The Final Design Review for ITER’s liquid helium (LHe) plants was held on schedule and on budget at ITER Headquarters from 12 to 14 November. This important project milestone now opens the way for helium plant manufacturing to begin.
The ITER superconducting magnets and cryosorption panels operate under extremely cold conditions (-269 °C, or 4.5 °C above absolute zero). At such temperatures helium is the only option, remaining in a liquid state when oxygen, nitrogen and even hydrogen would freeze.
The LHe plants—by providing a total average cooling capacity of 75 kW at 4.5 K, corresponding to a cumulated liquefaction rate of 12,300 litres per hour—make ITER a world-class helium liquefaction facility.
The plants will be able to refrigerate 10,000 tons of ITER magnets (as a point of reference, the metal structure of the Eiffel Tower weighs 7,500 tons). The plants will also provide liquid helium to the cryosorption panels, whose role it is to evacuate helium ash from the fusion reaction and to ensure the required vacuum for one of the largest vacuum systems ever built (cryostat: 8,500 m³, vacuum vessel: 1,400 m³).

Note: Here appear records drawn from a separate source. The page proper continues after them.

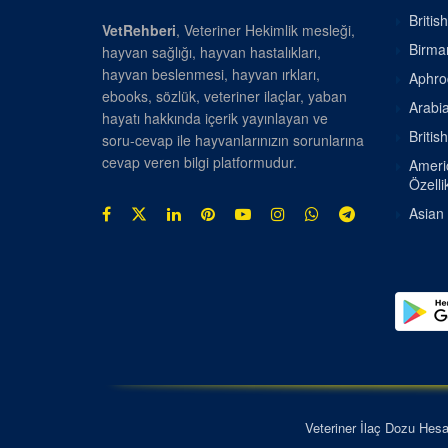
Britis
VetRehberi
, Veteriner Hekimlik mesleği,
Birman
hayvan sağlığı, hayvan hastalıkları,
hayvan beslenmesi, hayvan ırkları,
Aphrod
ebooks, sözlük, veteriner ilaçlar, yaban
Arabia
hayatı hakkında içerik yayınlayan ve
Britis
soru-cevap ile hayvanlarınızın sorunlarına
cevap veren bilgi platformudur.
Americ
Özellik
Asian 
Veteriner İlaç Dozu Hes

The contract for the LHe plants was awarded by the ITER Organization to Air Liquide advanced Technologies (ALaT) in December 2012. Since then, ITER Organization Cryogenic System Section and Air Liquide have teamed up to design a system tailored to the needs of the magnets and cryosorption panels. The system is designed for all operation phases, from warm state to cold operation, and will be able to handle the large load fluctuation resulting from magnet current pulses and cryosorption panel regeneration.
The integration of the plants in the ITER environment was also a challenge. A building the size of a football field (45 x 120 m) will house the three identical LHe plants that will work in parallel. Within the 5,400 m² Cryoplant Building, more than 3,000 m² are reserved for the LHe plants.
The design reviewed last week covered all interfaces with utilities such as electricity and water, for which the LHe plants will be one of the major users. In order to compress the cycle gas, the LHe plants will require about 24 MW (the approximate electrical needs for European city of 25,000 habitants); while removing the heat resulting from this compression will require 1,800 m³/h of cooling water (the approximate volume of one Olympic swimming pool per hour).
To enhance the overall system efficiency, a heat recovery system has been implemented to recover about 12MW that will be used to warm ITER buildings and offices. Savings analysis in terms of cost and energy has demonstrated the benefits of the heat recovery system.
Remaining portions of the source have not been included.